- **Task description**
Every record is to be printed exactly as written, and any picture in it is skipped.

━━━

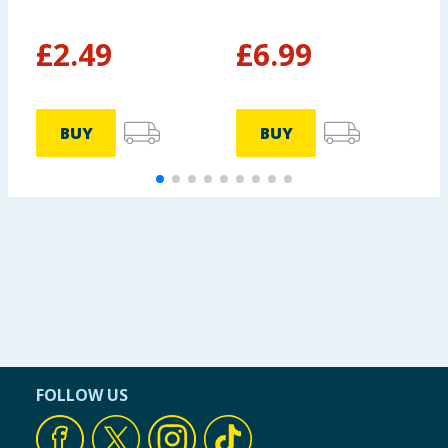
- Peony
£
2.49
£
6.99
BUY
BUY
FOLLOW US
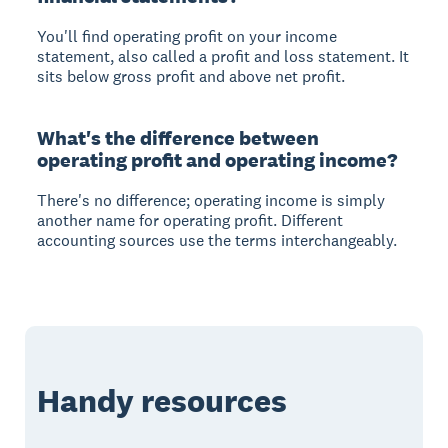
You'll find operating profit on your income
statement, also called a profit and loss statement. It
sits below gross profit and above net profit.
What's the difference between
operating profit and operating income?
There's no difference; operating income is simply
another name for operating profit. Different
accounting sources use the terms interchangeably.
Handy resources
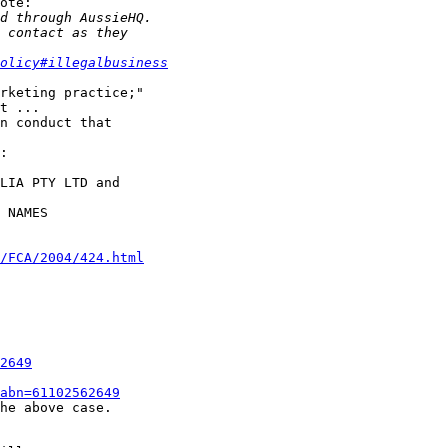
ote:

olicy#illegalbusiness
rketing practice;"

t ...

n conduct that

:

LIA PTY LTD and

 NAMES

/FCA/2004/424.html
2649
abn=61102562649
he above case.
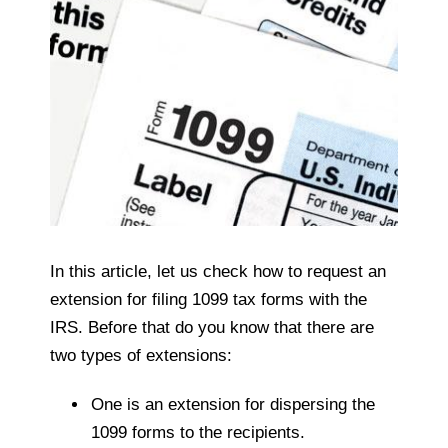
In this article, let us check how to request an
extension for filing 1099 tax forms with the
IRS. Before that do you know that there are
two types of extensions:
One is an extension for dispersing the
1099 forms to the recipients.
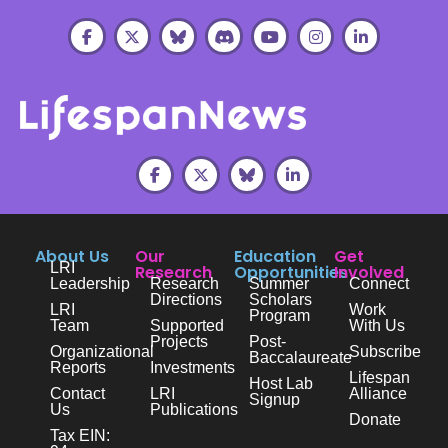
About Us
Our
Education
Get
LRI
Research
Opportunities
Involved
Leadership
Research
Summer
Connect
Directions
Scholars
LRI
Work
Program
Team
Supported
With Us
Projects
Post-
Organizational
Subscribe
Baccalaureate
Reports
Investments
Lifespan
Host Lab
Contact
LRI
Alliance
Signup
Us
Publications
Donate
Tax EIN:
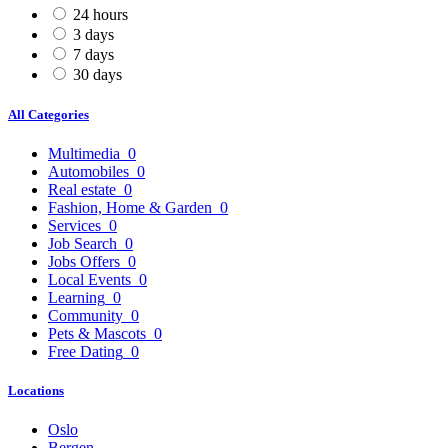
24 hours
3 days
7 days
30 days
All Categories
Multimedia
0
Automobiles
0
Real estate
0
Fashion, Home & Garden
0
Services
0
Job Search
0
Jobs Offers
0
Local Events
0
Learning
0
Community
0
Pets & Mascots
0
Free Dating
0
Locations
Oslo
Bergen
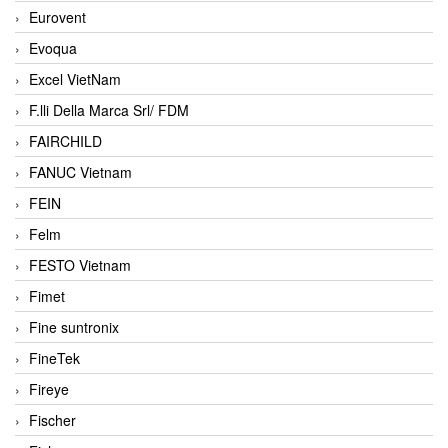
Eurovent
Evoqua
Excel VietNam
F.lli Della Marca Srl/ FDM
FAIRCHILD
FANUC Vietnam
FEIN
Felm
FESTO Vietnam
Fimet
Fine suntronix
FineTek
Fireye
Fischer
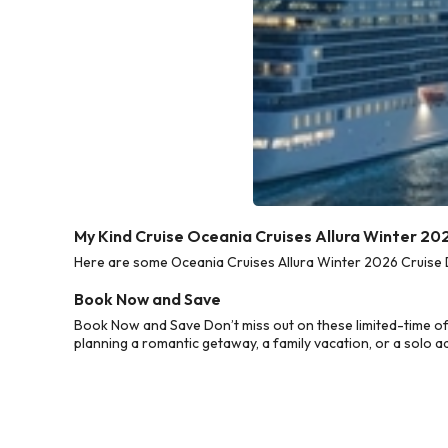
My Kind Cruise Oceania Cruises Allura Winter 20
Here are some Oceania Cruises Allura Winter 2026 Cruise D
Book Now and Save
Book Now and Save Don’t miss out on these limited-time of
planning a romantic getaway, a family vacation, or a solo a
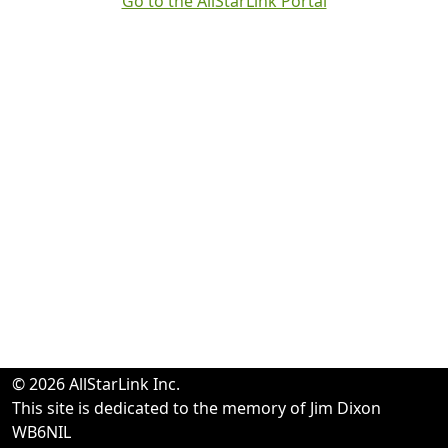
Go to the AllStarLink Portal
© 2026 AllStarLink Inc.
This site is dedicated to the memory of Jim Dixon
WB6NIL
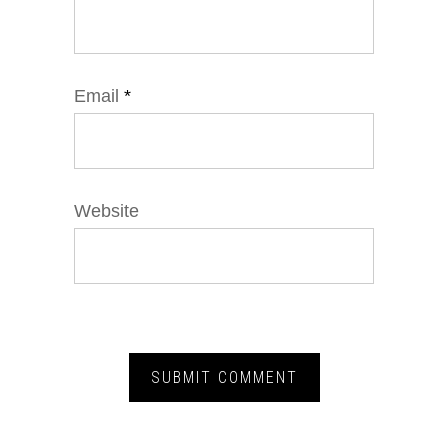
Email
*
Website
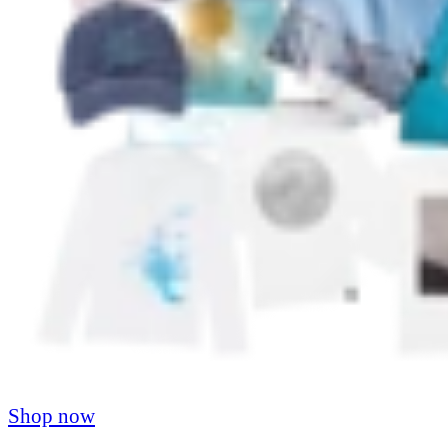
Shop now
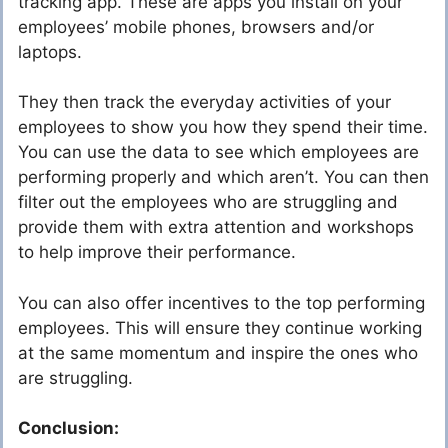
tracking app. These are apps you install on your
employees’ mobile phones, browsers and/or
laptops.
They then track the everyday activities of your
employees to show you how they spend their time.
You can use the data to see which employees are
performing properly and which aren’t. You can then
filter out the employees who are struggling and
provide them with extra attention and workshops
to help improve their performance.
You can also offer incentives to the top performing
employees. This will ensure they continue working
at the same momentum and inspire the ones who
are struggling.
Conclusion:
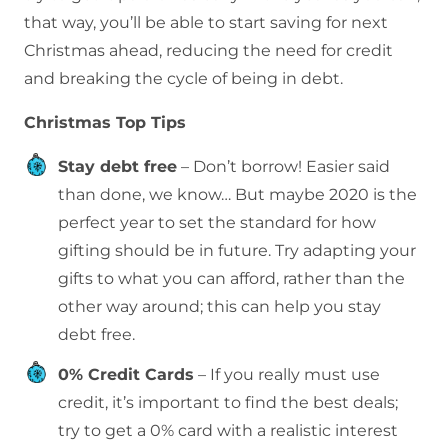
that way, you’ll be able to start saving for next
Christmas ahead, reducing the need for credit
and breaking the cycle of being in debt.
Christmas Top Tips
Stay debt free
– Don’t borrow! Easier said
than done, we know… But maybe 2020 is the
perfect year to set the standard for how
gifting should be in future. Try adapting your
gifts to what you can afford, rather than the
other way around; this can help you stay
debt free.
0% Credit Cards
– If you really must use
credit, it’s important to find the best deals;
try to get a 0% card with a realistic interest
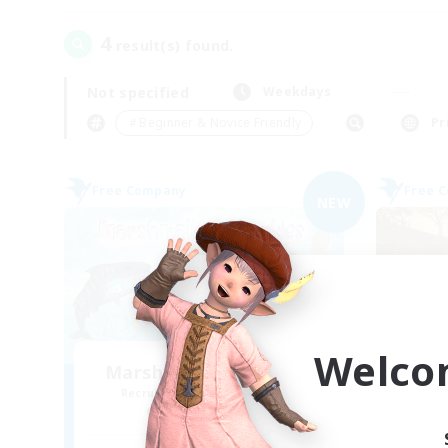
4
result(s) found.
Not specified
Weekdays
＃Beginner & Novice Friendly
Pr
Free Company
Free 
NEW
Welco
Marshmallow Sharkies
Recruiting Additional Members
Re
Bismarck [Materia]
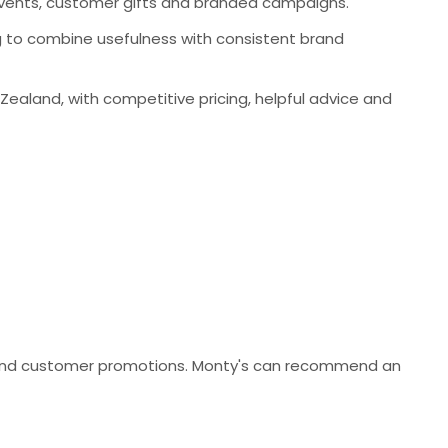
events, customer gifts and branded campaigns.
ng to combine usefulness with consistent brand
aland, with competitive pricing, helpful advice and
es and customer promotions. Monty's can recommend an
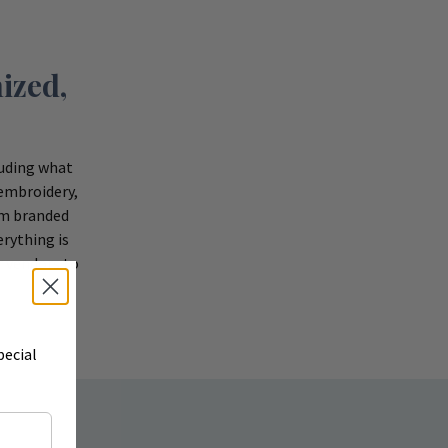
ized,
luding what
 embroidery,
om branded
rything is
r vendors to
pecial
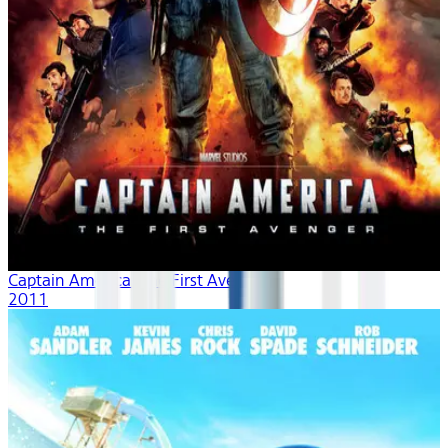
Captain America: The First Avenger
2011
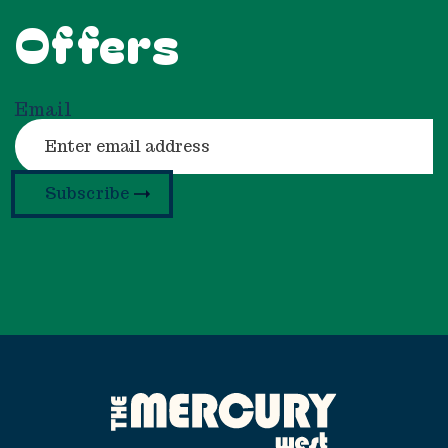
Offers
Email
Subscribe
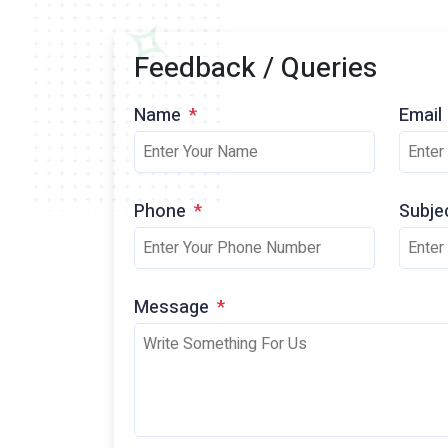
Feedback / Queries
Name
*
Email
Phone
*
Subje
Message
*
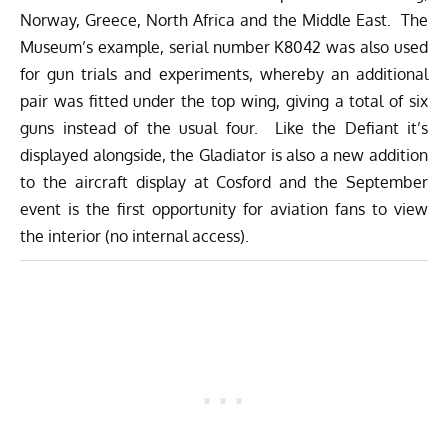
Norway, Greece, North Africa and the Middle East. The
Museum’s example, serial number K8042 was also used
for gun trials and experiments, whereby an additional
pair was fitted under the top wing, giving a total of six
guns instead of the usual four. Like the Defiant it’s
displayed alongside, the Gladiator is also a new addition
to the aircraft display at Cosford and the September
event is the first opportunity for aviation fans to view
the interior (no internal access).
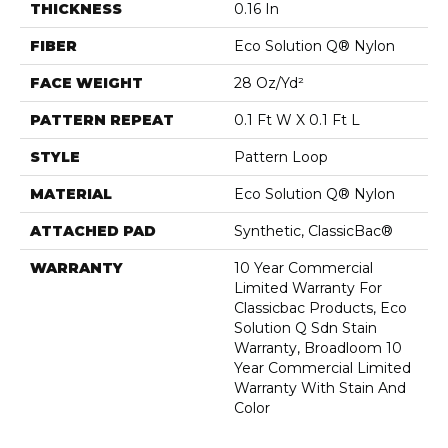
THICKNESS
0.16 In
FIBER
Eco Solution Q® Nylon
FACE WEIGHT
28 Oz/yd²
PATTERN REPEAT
0.1 Ft W X 0.1 Ft L
STYLE
Pattern Loop
MATERIAL
Eco Solution Q® Nylon
ATTACHED PAD
Synthetic, ClassicBac®
WARRANTY
10 Year Commercial
Limited Warranty For
Classicbac Products, Eco
Solution Q Sdn Stain
Warranty, Broadloom 10
Year Commercial Limited
Warranty With Stain And
Color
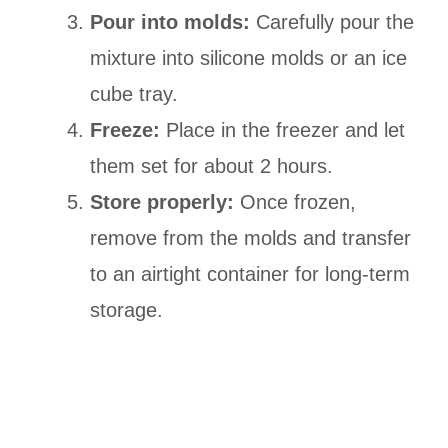
Pour into molds:
Carefully pour the
mixture into silicone molds or an ice
cube tray.
Freeze:
Place in the freezer and let
them set for about 2 hours.
Store properly:
Once frozen,
remove from the molds and transfer
to an airtight container for long-term
storage.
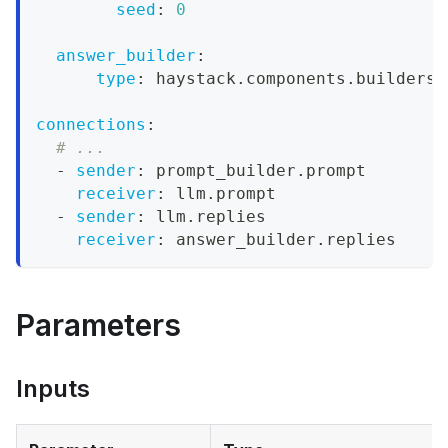
seed
:
0
answer_builder
:
type
:
 haystack.components.builders.
connections
:
# ...
-
sender
:
 prompt_builder.prompt
receiver
:
 llm.prompt
-
sender
:
 llm.replies
receiver
:
 answer_builder.replies
Parameters
Inputs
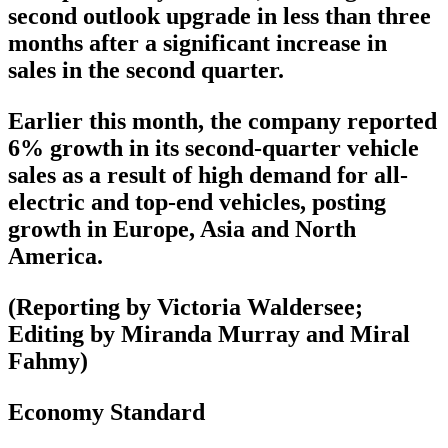
second outlook upgrade in less than three
months after a significant increase in
sales in the second quarter.
Earlier this month, the company reported
6% growth in its second-quarter vehicle
sales as a result of high demand for all-
electric and top-end vehicles, posting
growth in Europe, Asia and North
America.
(Reporting by Victoria Waldersee;
Editing by Miranda Murray and Miral
Fahmy)
Economy Standard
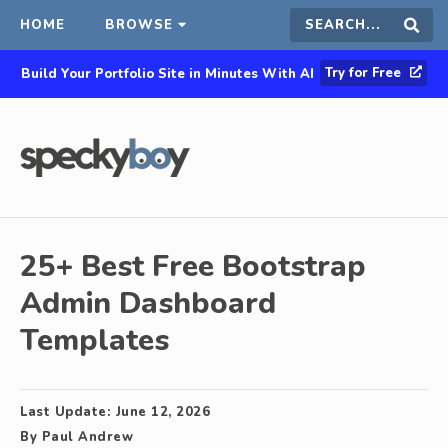
HOME
BROWSE
Search
Sear
Try for Free
Build Your Portfolio Site in Minutes With AI
this
site
25+ Best Free Bootstrap
Admin Dashboard
Templates
Last Update:
June 12, 2026
By
Paul Andrew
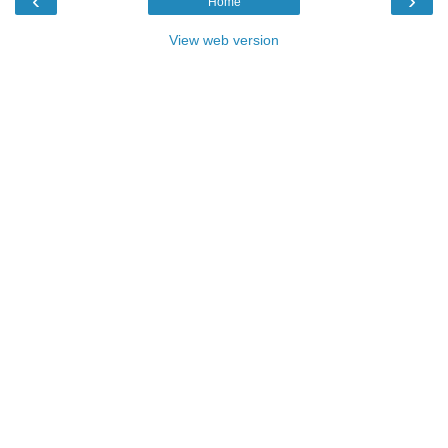
‹
›
Home
View web version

━━━

- **Response area**
- Peony
£
2.49
£
6.99
BUY
BUY
FOLLOW US
You'll find operating profit on your income
statement, also called a profit and loss statement. It
sits below gross profit and above net profit.
What's the difference between
operating profit and operating income?
There's no difference; operating income is simply
another name for operating profit. Different
accounting sources use the terms interchangeably.
Handy resources
ote:

olicy#illegalbusiness
rketing practice;"

t ...

n conduct that

:

LIA PTY LTD and

 NAMES

/FCA/2004/424.html
2649
abn=61102562649
he above case.
In this article, let us check how to request an
extension for filing 1099 tax forms with the
IRS. Before that do you know that there are
two types of extensions:
One is an extension for dispersing the
1099 forms to the recipients.
About Us
Our
Education
Get
LRI
Research
Opportunities
Involved
Leadership
Research
Summer
Connect
Directions
Scholars
LRI
Work
Program
Team
Supported
With Us
Projects
Post-
Organizational
Subscribe
Baccalaureate
Reports
Investments
Lifespan
Host Lab
Contact
LRI
Alliance
Signup
Us
Publications
Donate
Tax EIN:
24 hours
3 days
7 days
30 days
All Categories
Multimedia
0
Automobiles
0
Real estate
0
Fashion, Home & Garden
0
Services
0
Job Search
0
Jobs Offers
0
Local Events
0
Learning
0
Community
0
Pets & Mascots
0
Free Dating
0
Locations
Oslo
Bergen
Eurovent
Evoqua
Excel VietNam
F.lli Della Marca Srl/ FDM
FAIRCHILD
FANUC Vietnam
FEIN
Felm
FESTO Vietnam
Fimet
Fine suntronix
FineTek
Fireye
Fischer
My Kind Cruise Oceania Cruises Allura Winter 20
Here are some Oceania Cruises Allura Winter 2026 Cruise D
Book Now and Save
Book Now and Save Don’t miss out on these limited-time of
planning a romantic getaway, a family vacation, or a solo a
Go to the AllStarLink Portal
© 2026 AllStarLink Inc.
This site is dedicated to the memory of Jim Dixon
WB6NIL
Email
*
Website
Shop now
tracking app. These are apps you install on your
employees’ mobile phones, browsers and/or
laptops.
They then track the everyday activities of your
employees to show you how they spend their time.
You can use the data to see which employees are
performing properly and which aren’t. You can then
filter out the employees who are struggling and
provide them with extra attention and workshops
to help improve their performance.
You can also offer incentives to the top performing
employees. This will ensure they continue working
at the same momentum and inspire the ones who
are struggling.
Conclusion:
that way, you’ll be able to start saving for next
Christmas ahead, reducing the need for credit
and breaking the cycle of being in debt.
Christmas Top Tips
Stay debt free
– Don’t borrow! Easier said
than done, we know… But maybe 2020 is the
perfect year to set the standard for how
gifting should be in future. Try adapting your
gifts to what you can afford, rather than the
other way around; this can help you stay
debt free.
0% Credit Cards
– If you really must use
credit, it’s important to find the best deals;
try to get a 0% card with a realistic interest
4
result(s) found.
Not specified
Weekdays
＃Beginner & Novice Friendly
Pr
Free Company
Free 
NEW
Welco
Marshmallow Sharkies
Recruiting Additional Members
Re
Bismarck [Materia]
events, customer gifts and branded campaigns.
ng to combine usefulness with consistent brand
aland, with competitive pricing, helpful advice and
es and customer promotions. Monty's can recommend an
ized,
luding what
 embroidery,
om branded
rything is
r vendors to
pecial
Captain America: The First Avenger
2011
Offers
Email
Subscribe
Feedback / Queries
Name
*
Email
Phone
*
Subje
Message
*
Norway, Greece, North Africa and the Middle East. The
Museum’s example, serial number K8042 was also used
for gun trials and experiments, whereby an additional
pair was fitted under the top wing, giving a total of six
guns instead of the usual four. Like the Defiant it’s
displayed alongside, the Gladiator is also a new addition
to the aircraft display at Cosford and the September
event is the first opportunity for aviation fans to view
the interior (no internal access).
THICKNESS
0.16 In
FIBER
Eco Solution Q® Nylon
FACE WEIGHT
28 Oz/yd²
PATTERN REPEAT
0.1 Ft W X 0.1 Ft L
STYLE
Pattern Loop
MATERIAL
Eco Solution Q® Nylon
ATTACHED PAD
Synthetic, ClassicBac®
WARRANTY
10 Year Commercial
Limited Warranty For
Classicbac Products, Eco
Solution Q Sdn Stain
Warranty, Broadloom 10
Year Commercial Limited
Warranty With Stain And
Color
Pour into molds:
Carefully pour the
mixture into silicone molds or an ice
cube tray.
Freeze:
Place in the freezer and let
them set for about 2 hours.
Store properly:
Once frozen,
remove from the molds and transfer
to an airtight container for long-term
storage.
seed
:
0
answer_builder
:
type
:
 haystack.components.builders.
connections
:
# ...
-
sender
:
 prompt_builder.prompt
receiver
:
 llm.prompt
-
sender
:
 llm.replies
receiver
:
 answer_builder.replies
Parameters
Inputs
second outlook upgrade in less than three
months after a significant increase in
sales in the second quarter.
Earlier this month, the company reported
6% growth in its second-quarter vehicle
sales as a result of high demand for all-
electric and top-end vehicles, posting
growth in Europe, Asia and North
America.
(Reporting by Victoria Waldersee;
Editing by Miranda Murray and Miral
Fahmy)
Economy Standard
HOME
BROWSE
Search
Sear
Try for Free
Build Your Portfolio Site in Minutes With AI
this
site
25+ Best Free Bootstrap
Admin Dashboard
Templates
Last Update:
June 12, 2026
By
Paul Andrew
‹
›
Home
View web version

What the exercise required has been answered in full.